Going beyond mere engineering success, our proof of concept page shows how our wet lab and computational team were able to integrate their work and generate a functional output. These results demonstrate the feasibility and validity of our approach.
Initially, as a proof of concept, we will use the cystatin-C biomarker employed in Adeniran et al., 2018. This way, we have a baseline directed evolution experiment to compare our pipeline to and preliminary data on intermediate ligands and mutated receptors.
In order to test the efficacy of our computational pipeline, we induced targeted mutations in the yeast through the use of oligos containing our point mutations. Primers were designed to surround the STE2 gene and the NotI restriction site in pRS406 was used to insert specific fragments. Using PCR and primer overlap, Gibson Assembly was used to stitch together the oligo fragments containing specific mutations. Due to the principles of chemical kinetics, the yield of Gibson Assembly drops exponentially as the number of fragments grows. Hence, in order to ensure that our pipeline would continually work even with a large number of targeted mutations, we explored other methods of assembly.
In the spirit of accelerating protein engineering in our pipeline, we chose to use in-yeast assembly as it cuts down on a dramatic portion of normal mutagenesis protocols. This allows for cheaper, less-resource intensive protein engineering while still retaining a relatively high success rate. mVenus YFP gene introduced downstream of the pFUS1 promoter. The promotor itself is downstream in STE2 induction pathway. Successful induction of a-factor/cystatin-c results in mVenus YFP production. Generated optical readout can be used to track and quantify induction across the wildtype and mutant yeast.
We then induced two different point mutations in the STE2 in yeast. Both mutations were affecting binding residues in the active site of the protein. Four yeast strains were tested, one was a STE2 knockout variant that did not express the protein, one was wildtype, and the other two had unique mutations. With the assembly protocol accomplished, we had successfully implemented computationally generated mutations in our target organism.

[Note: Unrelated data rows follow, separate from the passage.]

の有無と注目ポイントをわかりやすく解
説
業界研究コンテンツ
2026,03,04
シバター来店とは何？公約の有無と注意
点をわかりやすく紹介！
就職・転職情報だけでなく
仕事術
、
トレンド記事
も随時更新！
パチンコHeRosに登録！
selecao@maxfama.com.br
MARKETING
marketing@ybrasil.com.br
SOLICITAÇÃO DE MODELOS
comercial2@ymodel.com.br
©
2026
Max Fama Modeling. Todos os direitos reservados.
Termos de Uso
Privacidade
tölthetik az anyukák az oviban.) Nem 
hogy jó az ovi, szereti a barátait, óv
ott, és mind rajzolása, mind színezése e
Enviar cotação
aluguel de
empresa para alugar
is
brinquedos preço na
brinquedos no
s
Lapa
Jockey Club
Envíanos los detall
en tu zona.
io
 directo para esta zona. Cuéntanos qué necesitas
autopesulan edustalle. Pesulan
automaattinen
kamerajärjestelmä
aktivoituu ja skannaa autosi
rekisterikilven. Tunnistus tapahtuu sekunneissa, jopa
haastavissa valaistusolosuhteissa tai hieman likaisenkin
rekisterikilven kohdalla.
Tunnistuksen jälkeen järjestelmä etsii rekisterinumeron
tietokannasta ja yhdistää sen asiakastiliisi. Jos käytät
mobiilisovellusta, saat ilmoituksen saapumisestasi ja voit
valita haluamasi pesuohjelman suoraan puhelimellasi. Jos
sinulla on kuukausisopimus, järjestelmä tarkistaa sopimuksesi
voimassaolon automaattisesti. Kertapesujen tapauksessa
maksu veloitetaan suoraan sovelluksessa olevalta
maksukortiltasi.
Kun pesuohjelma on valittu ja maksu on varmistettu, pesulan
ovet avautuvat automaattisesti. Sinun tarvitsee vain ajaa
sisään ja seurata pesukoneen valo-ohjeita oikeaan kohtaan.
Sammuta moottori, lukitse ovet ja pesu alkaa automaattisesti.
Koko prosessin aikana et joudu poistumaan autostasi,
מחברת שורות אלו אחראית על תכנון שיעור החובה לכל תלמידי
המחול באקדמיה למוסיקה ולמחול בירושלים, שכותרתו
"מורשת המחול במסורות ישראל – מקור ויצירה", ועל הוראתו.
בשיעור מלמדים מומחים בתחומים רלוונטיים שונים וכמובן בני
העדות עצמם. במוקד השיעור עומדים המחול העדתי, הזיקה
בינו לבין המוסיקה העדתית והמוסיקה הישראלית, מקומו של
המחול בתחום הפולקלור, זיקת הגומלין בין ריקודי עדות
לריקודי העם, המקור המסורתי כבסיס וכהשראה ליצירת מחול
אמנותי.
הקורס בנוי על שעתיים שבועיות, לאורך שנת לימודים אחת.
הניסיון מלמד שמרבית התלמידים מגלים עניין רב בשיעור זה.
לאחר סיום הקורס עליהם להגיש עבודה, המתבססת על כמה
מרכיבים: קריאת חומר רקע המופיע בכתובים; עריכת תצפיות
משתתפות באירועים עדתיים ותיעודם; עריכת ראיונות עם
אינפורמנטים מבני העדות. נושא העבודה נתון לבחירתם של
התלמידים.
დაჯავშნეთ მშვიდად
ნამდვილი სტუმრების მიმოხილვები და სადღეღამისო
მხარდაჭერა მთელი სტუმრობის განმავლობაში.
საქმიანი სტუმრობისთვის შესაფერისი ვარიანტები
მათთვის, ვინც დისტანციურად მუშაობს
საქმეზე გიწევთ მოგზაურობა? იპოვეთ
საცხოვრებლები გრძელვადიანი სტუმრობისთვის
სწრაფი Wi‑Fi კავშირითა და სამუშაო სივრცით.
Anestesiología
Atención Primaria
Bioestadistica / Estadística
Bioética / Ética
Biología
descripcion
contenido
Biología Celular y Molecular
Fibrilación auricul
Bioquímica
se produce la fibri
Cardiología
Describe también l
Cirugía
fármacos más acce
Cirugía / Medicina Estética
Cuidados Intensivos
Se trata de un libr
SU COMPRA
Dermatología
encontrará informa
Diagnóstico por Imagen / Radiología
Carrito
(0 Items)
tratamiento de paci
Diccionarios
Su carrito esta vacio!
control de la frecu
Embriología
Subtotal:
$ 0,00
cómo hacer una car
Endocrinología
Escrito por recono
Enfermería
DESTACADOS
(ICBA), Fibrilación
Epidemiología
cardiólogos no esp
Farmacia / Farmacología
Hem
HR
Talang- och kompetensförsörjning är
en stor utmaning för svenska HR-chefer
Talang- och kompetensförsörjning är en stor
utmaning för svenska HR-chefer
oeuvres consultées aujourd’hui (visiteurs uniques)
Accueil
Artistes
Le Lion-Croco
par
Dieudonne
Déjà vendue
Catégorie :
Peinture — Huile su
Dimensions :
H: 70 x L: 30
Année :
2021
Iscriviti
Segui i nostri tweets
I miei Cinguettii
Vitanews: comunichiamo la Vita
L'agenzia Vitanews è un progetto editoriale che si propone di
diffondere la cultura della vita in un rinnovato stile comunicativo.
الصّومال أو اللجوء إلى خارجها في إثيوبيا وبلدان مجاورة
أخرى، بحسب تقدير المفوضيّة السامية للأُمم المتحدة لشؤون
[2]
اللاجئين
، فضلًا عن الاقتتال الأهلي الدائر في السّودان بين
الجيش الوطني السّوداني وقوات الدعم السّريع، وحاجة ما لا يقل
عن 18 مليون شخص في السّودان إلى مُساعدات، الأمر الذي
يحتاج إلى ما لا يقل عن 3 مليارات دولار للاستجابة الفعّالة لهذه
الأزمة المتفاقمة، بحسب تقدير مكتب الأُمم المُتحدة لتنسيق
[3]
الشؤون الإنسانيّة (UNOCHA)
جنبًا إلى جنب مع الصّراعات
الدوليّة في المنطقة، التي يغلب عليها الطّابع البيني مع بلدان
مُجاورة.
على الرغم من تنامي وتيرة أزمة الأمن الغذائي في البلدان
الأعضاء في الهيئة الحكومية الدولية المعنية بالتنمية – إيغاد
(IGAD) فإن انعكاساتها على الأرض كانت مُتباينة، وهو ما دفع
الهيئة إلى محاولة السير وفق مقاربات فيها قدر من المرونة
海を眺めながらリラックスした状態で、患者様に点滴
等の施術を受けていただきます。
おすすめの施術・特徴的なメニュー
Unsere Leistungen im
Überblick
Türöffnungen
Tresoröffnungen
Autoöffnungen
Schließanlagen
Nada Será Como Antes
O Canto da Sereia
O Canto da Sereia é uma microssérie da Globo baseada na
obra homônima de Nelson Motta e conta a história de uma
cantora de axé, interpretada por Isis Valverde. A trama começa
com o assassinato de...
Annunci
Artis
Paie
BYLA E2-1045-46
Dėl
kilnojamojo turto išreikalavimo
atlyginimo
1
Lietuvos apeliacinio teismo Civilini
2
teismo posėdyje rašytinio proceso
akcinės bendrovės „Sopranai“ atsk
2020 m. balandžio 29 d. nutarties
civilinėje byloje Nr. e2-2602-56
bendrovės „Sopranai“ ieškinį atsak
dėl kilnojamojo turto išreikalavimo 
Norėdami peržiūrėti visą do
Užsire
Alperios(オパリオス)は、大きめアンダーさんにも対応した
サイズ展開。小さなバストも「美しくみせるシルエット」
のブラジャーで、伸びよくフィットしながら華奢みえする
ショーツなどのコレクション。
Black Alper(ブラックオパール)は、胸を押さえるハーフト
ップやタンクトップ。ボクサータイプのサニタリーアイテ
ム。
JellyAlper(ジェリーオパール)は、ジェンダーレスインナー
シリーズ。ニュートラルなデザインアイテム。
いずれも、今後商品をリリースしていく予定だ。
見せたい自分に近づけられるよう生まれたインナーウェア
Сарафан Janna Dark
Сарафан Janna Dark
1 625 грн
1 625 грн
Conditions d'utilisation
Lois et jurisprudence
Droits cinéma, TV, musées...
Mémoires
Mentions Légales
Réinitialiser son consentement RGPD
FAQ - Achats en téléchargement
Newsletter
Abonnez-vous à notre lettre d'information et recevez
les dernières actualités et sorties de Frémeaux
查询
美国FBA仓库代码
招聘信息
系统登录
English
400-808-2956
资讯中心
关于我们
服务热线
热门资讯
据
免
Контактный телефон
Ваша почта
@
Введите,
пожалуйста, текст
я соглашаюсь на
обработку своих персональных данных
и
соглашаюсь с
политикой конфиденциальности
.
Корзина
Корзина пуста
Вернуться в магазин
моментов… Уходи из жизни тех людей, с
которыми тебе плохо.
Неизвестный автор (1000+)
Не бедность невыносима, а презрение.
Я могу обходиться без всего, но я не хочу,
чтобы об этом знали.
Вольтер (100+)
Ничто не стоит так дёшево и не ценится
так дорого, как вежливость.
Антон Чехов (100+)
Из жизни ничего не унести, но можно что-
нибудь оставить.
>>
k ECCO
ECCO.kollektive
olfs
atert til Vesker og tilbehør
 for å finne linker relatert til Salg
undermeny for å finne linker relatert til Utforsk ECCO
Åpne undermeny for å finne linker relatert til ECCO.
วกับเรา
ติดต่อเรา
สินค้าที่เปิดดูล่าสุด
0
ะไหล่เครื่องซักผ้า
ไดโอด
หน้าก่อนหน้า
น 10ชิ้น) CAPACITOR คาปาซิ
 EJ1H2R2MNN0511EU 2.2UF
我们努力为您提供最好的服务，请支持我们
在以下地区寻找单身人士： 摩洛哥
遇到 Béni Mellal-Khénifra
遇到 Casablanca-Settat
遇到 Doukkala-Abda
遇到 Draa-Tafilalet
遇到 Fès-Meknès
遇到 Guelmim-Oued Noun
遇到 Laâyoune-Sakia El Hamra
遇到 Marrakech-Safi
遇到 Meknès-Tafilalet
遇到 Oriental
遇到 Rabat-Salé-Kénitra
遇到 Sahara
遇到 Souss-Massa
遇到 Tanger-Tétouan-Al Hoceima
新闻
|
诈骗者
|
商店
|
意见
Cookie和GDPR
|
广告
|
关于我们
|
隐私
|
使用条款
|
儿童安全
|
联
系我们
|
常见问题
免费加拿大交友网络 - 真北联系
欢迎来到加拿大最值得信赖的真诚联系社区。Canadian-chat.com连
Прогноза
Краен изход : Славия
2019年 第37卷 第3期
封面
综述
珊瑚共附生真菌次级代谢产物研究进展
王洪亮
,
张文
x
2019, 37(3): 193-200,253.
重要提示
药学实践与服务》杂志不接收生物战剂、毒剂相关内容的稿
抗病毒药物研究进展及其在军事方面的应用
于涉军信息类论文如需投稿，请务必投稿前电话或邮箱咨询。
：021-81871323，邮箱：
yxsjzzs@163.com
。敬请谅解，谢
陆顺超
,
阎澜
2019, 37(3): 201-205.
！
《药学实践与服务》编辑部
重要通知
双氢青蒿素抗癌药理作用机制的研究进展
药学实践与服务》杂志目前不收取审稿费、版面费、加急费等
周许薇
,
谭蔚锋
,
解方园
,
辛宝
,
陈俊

Next, we conducted microscopy assays across the four different yeast groups using three experimental conditions: water and DMSO as a control, alpha-factor, and cystatin-c. The results from the fluorescent microscopy assays as below:
Our project streamlines the process of designing receptors to recognize disease biomarkers. These receptors are naturally used to detect a molecule important to the cell’s function. When that molecule binds to the receptor, it causes a downstream signal that can be displayed as a fluorescent readout. These results demonstrate a slightly decreased affinity for alpha-factor in ste2 mut1 and mut2 while maintaining fluorescence for cystatin detection. The very minor change in fluorescence can be explained by the fact that there is only one active site mutation in both mut1 and mut2. This indicates that our targeted mutagenesis protocol is affecting the functionality of the ste2 protein in one of our desired directions. Hence, we were able to show that our computational pipeline was accurately identifying binding residues and also correctly predicting residue changes that would increase the protein's binding affinity to a target ligand. As such, this pipeline will be able to be used with other active sites on different proteins and is generalizable across target peptide ligands. Furthermore, the pipeline is easily translatable to wet-lab microbiology assembly protocols and has a high experimental yield as well.